● **TASK GOAL**
Only the pictures should be left out; repeat the rest of the data exactly.

● **EXERCISE MATERIAL**
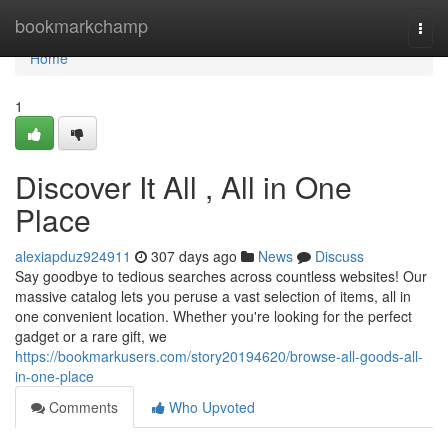
Home
bookmarkchamp
Togg
navi
Home
1
Discover It All , All in One
Place
alexiapduz924911
307 days ago
News
Discuss
Say goodbye to tedious searches across countless websites! Our
massive catalog lets you peruse a vast selection of items, all in
one convenient location. Whether you're looking for the perfect
gadget or a rare gift, we
https://bookmarkusers.com/story20194620/browse-all-goods-all-
in-one-place
Comments
Who Upvoted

● **EXERCISE ANSWER**
Home
bookmarkchamp
Togg
navi
Home
1
Discover It All , All in One
Place
alexiapduz924911
307 days ago
News
Discuss
Say goodbye to tedious searches across countless websites! Our
massive catalog lets you peruse a vast selection of items, all in
one convenient location. Whether you're looking for the perfect
gadget or a rare gift, we
https://bookmarkusers.com/story20194620/browse-all-goods-all-
in-one-place
Comments
Who Upvoted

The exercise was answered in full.